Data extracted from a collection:
┌──

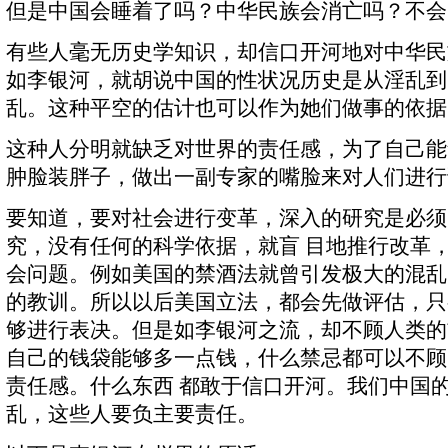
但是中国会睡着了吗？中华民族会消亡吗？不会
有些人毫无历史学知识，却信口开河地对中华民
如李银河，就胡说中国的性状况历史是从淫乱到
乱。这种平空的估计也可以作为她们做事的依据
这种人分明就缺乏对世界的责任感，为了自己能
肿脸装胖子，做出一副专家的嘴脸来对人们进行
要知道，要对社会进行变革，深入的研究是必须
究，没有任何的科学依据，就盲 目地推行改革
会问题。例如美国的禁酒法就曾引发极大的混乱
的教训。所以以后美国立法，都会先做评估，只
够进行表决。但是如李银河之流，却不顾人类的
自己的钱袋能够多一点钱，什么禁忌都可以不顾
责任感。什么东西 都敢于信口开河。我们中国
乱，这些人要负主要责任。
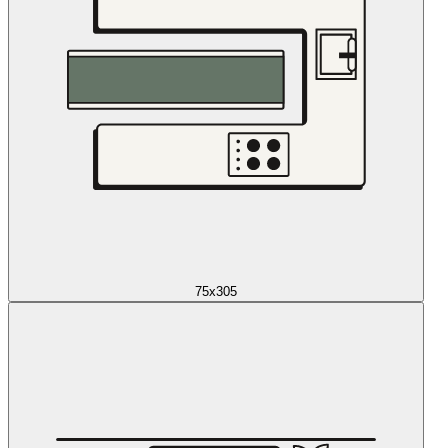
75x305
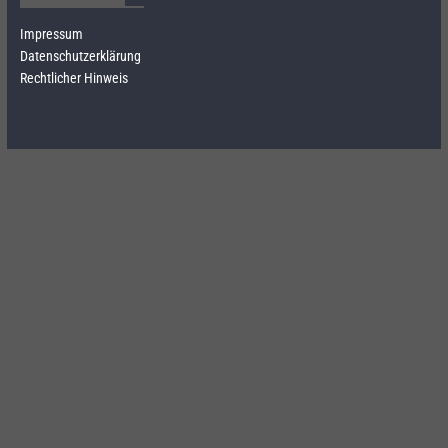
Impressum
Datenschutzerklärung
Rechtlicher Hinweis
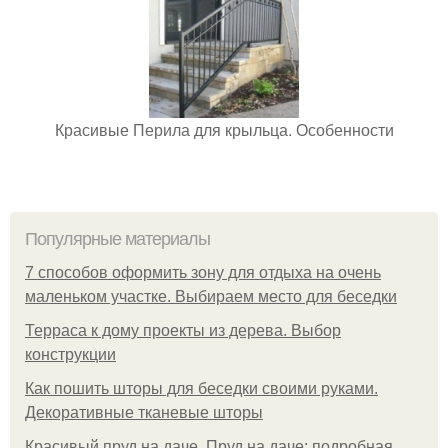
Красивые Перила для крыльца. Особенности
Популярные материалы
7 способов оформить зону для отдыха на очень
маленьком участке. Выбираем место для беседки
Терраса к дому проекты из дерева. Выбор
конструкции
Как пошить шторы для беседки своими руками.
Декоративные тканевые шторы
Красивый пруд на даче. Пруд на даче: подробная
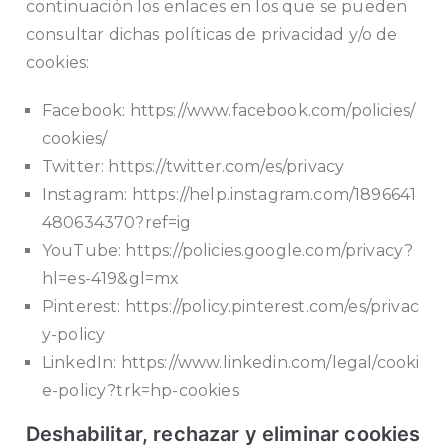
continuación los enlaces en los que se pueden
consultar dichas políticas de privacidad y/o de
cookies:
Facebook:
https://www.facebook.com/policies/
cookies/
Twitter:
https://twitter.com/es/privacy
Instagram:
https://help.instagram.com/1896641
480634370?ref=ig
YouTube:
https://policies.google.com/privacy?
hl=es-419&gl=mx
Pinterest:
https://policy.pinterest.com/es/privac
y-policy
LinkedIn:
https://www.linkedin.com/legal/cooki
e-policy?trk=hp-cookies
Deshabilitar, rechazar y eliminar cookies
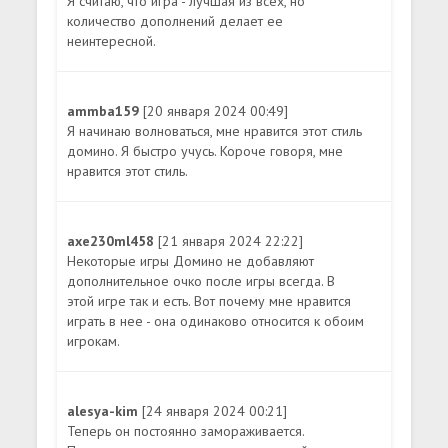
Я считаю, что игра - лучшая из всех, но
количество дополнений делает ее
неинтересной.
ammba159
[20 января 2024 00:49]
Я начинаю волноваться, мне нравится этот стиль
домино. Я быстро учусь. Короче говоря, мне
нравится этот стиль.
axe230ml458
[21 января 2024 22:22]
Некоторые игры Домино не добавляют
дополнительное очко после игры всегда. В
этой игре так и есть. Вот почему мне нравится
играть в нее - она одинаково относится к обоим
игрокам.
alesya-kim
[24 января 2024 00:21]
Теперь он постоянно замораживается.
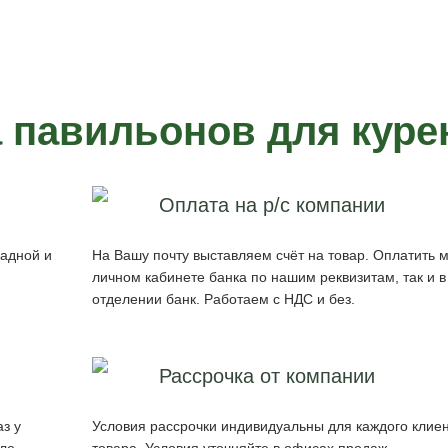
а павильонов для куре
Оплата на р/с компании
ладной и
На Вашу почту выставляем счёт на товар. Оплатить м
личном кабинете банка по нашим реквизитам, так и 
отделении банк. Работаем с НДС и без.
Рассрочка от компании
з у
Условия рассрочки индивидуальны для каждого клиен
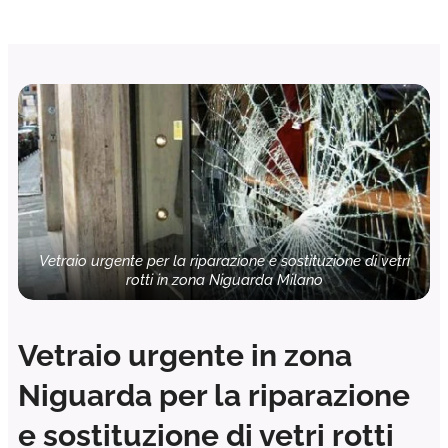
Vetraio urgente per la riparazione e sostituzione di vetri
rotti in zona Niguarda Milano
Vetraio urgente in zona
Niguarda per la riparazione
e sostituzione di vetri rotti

└──

Your instructions: Lines of the data above that include the string "policies" must each be copied.

Answer to the exercise:
https://www.facebook.com/policies/
https://policies.google.com/privacy?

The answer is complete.